Here’s a confession: as a journalist specialising in women’s issues, I usually approach Equal Pay Day – the point of the year where women, based on full-time average pay, stop earning compared to men – with dread. It’s not that the subject is unimportant; on the contrary, it’s a key indicator of where a country is at in terms of gender equality. What makes things difficult is the fact that in recent years, the story has hardly changed.
This year, Equal Pay Day falls on 20 November. Gender equality charity the Fawcett Society uses government statistics to identify the date, resulting in a slight conflation of the distinct – but tightly related – issues of the gender pay gap and equal pay. (Refresher: the pay gap is the difference between what men typically earn compared to what women earn, whereas equal pay is the legal requirement for men and women to be paid the same for the same work or work of equal value.
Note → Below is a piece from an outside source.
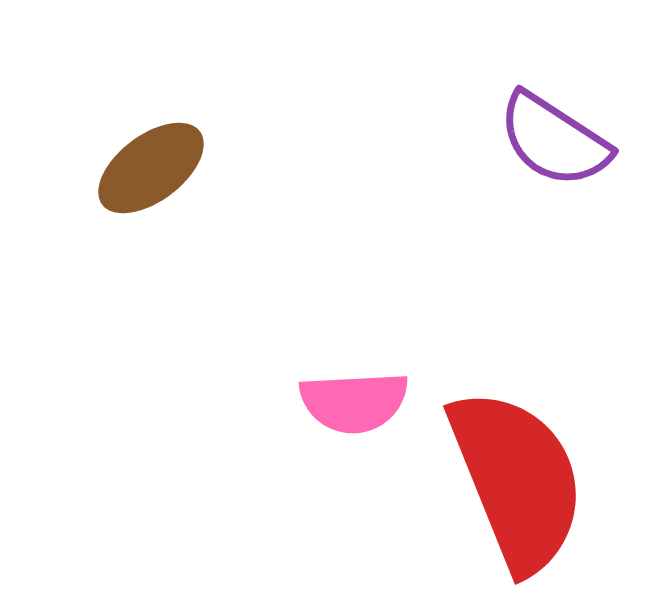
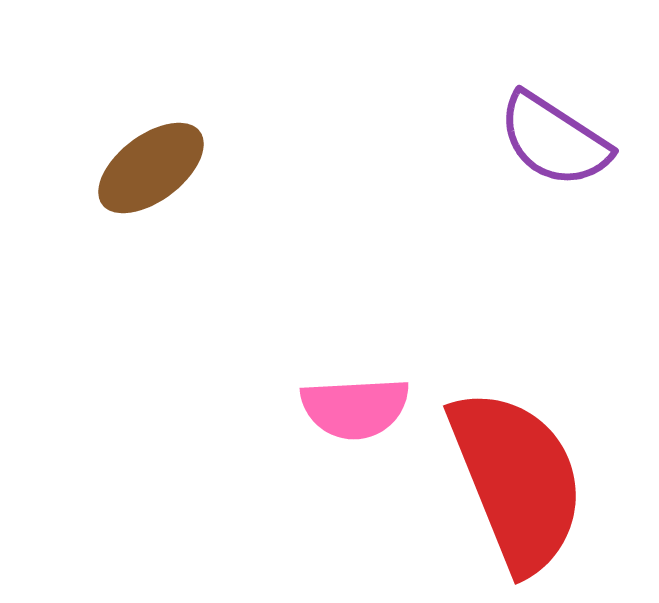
pink semicircle: moved 1 px right, 6 px down
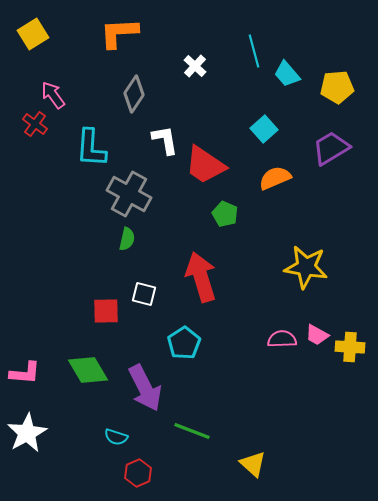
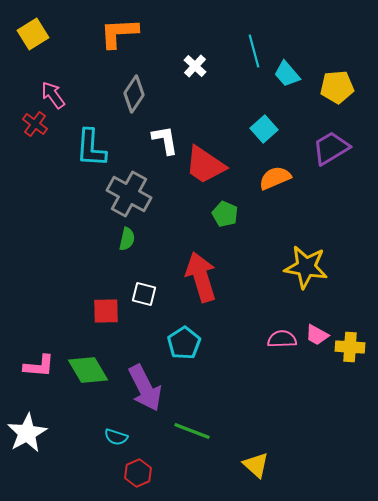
pink L-shape: moved 14 px right, 7 px up
yellow triangle: moved 3 px right, 1 px down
Unequal pay contributes to the gender pay gap.) In 2020, this data puts the mean average gender pay gap at 11.5%, a drop of 1.6% since 2019.
On its own, this isn’t especially noteworthy. In the half-decade ending in 2019, the full-time gender pay gap shrank by just 2.6%, a glacial pace that made it hard to find something new to say each year. Anyone who’s worked in a newsroom will know that a key question is always: what can we say about this that hasn’t been said before? When it comes to equal pay and the gender pay gap, finding unexplored angles can be a struggle. In the words of Labour MP Stella Creasy, who recently introduced an equal pay bill to the Commons: “You could be forgiven for thinking that we’ve been here before, because women have been asking for equal pay since 1833.”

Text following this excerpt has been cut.